Tuesday, May 8, 2018

In The World But Not Of It

I think most people's favorite color is blue. I think most people prefer Coke over Pepsi. (Sorry, Matt Dukes.) I think most people like John's gospel account the best. And I also think that most of them have never had to write a sermon on Jesus' so-called "high priestly prayer" in John 17. Is there anything more circular and tedious? Give me narrative. Give me action. I'll even take a parable. But "I give them what you give me because you gave me what I give them so that they might have me and in me have you and through you have us together" is enough to drive this preacher up the wall.

I'm not preaching this week, and, for that, I'm thankful. But, if I were preaching this week, I'd preach on the election of Matthias as Judas' replacement. But, if I lost a bet and had to preach on John 17:6-19, I would focus on the concept of being in the world but not from it because that's a Christian identity that seems largely lost on 21st-century Alabamians, especially this Episcopalian.

Praying for his disciples, Jesus says to the Father, "...the world has hated them because they do not belong to the world, just as I do not belong to the world. I am not asking you to take them out of the world, but I ask you to protect them from the evil one." His disciples do not belong to the world, yet Jesus does not ask the Father to take them out of the world. That presents at least two challenges for contemporary Christians.

Are we not of the world? What does that mean? Flipping through the channels last night, I saw the first few minutes of Kinsey, the biopic about Alfred Kinsey, the sex researcher. It was a scene in which his father, played by John Lithgow, is lecturing (preaching?) about the evils of modern inventions. Electricity has led to dirty moving pictures. Telephones have made it possible for young ladies to hear the voices of their suitors right on their pillows. And zippers have given men and boys unfettered access to moral depravity. I don't know the context of the lecture in the film, but it's clear from the scene that this conservative Christian believes that followers of Jesus should refuse to modernize for the sake of their faith. I don't think that's what Jesus had in mind.
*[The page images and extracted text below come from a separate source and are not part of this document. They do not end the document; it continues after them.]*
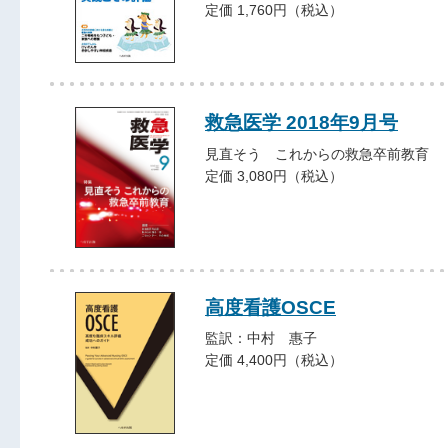
定価 1,760円（税込）
救急医学 2018年9月号
見直そう これからの救急卒前教育
定価 3,080円（税込）
高度看護OSCE
監訳：中村 惠子
定価 4,400円（税込）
We are not commanded to become unworldly. We are, by virtue of our identity as followers of Jesus, already unworldly. We needn't look for opportunities to turn our back on innovation. But we need to remember that we do not belong here. We are, as the name of this blog implies, a long way from our true home. But I have a hard time knowing what that means, and I surely hope (and firmly believe) that it doesn't mean we should live as the Amish or Mennonites do. Is there a healthier, more balanced way for us to embrace our other-worldly identity than to give up on motorcars, electricity, telephones, and zippers? How might I preach that other-worldly identity without sounding like Kinsey's father?

The other danger, which remains manifest in Christian culture, is the escapist approach to salvation. For many, belonging to Jesus is primarily expressed in a hope for a ticket off this planet and into heaven. But that's not Jesus' hope. He doesn't ask his Father to take us out of this world but to protect us in it. We don't belong to the world, but we belong here among it until God completes its transformation, which has begun in the exaltation of God's Son, Jesus Christ. We are to stay in the world where we don't really belong and participate in that transformation as those who have been set apart--sanctified--in God's truth. How might I preach about staying in the world without being of the world?

Given my antipathy toward this Sunday's gospel lesson, I suspect that God is calling me to spend more time reading, studying, and, when Sunday comes, listening to it and to the sermon that will be preached.